··· THE DATA

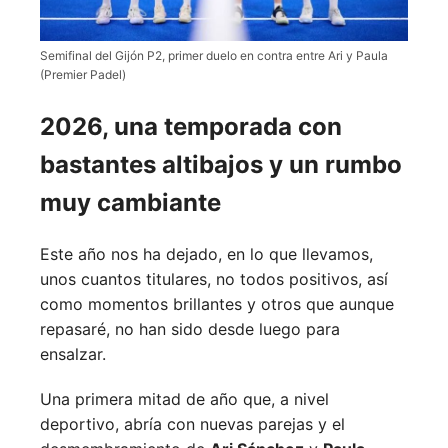
Semifinal del Gijón P2, primer duelo en contra entre Ari y Paula
(Premier Padel)
2026, una temporada con
bastantes altibajos y un rumbo
muy cambiante
Este año nos ha dejado, en lo que llevamos,
unos cuantos titulares, no todos positivos, así
como momentos brillantes y otros que aunque
repasaré, no han sido desde luego para
ensalzar.
Una primera mitad de año que, a nivel
deportivo, abría con nuevas parejas y el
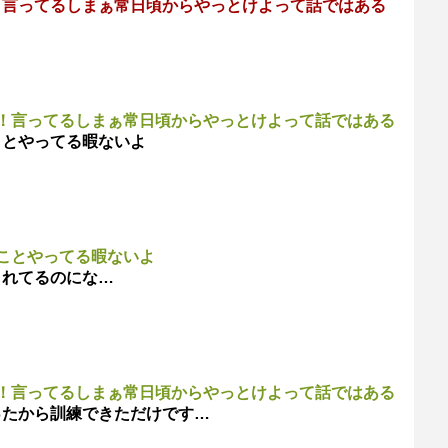
！言ってるしまぁ常日頃からやっとけよって話ではある
！言ってるしまぁ常日頃からやっとけよって話ではある
ことやってる暇ないよ
ことやってる暇ないよ
されてるのにな…
！言ってるしまぁ常日頃からやっとけよって話ではある
ったから訓練できただけです…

······

EXERCISE DESCRIPTION
Find the line with "2026, una temporada con". Return it and each line after it through the end of the data, exactly, without pictures.

SOLUTION
2026, una temporada con
bastantes altibajos y un rumbo
muy cambiante
Este año nos ha dejado, en lo que llevamos,
unos cuantos titulares, no todos positivos, así
como momentos brillantes y otros que aunque
repasaré, no han sido desde luego para
ensalzar.
Una primera mitad de año que, a nivel
deportivo, abría con nuevas parejas y el
！言ってるしまぁ常日頃からやっとけよって話ではある
！言ってるしまぁ常日頃からやっとけよって話ではある
ことやってる暇ないよ
ことやってる暇ないよ
されてるのにな…
！言ってるしまぁ常日頃からやっとけよって話ではある
ったから訓練できただけです…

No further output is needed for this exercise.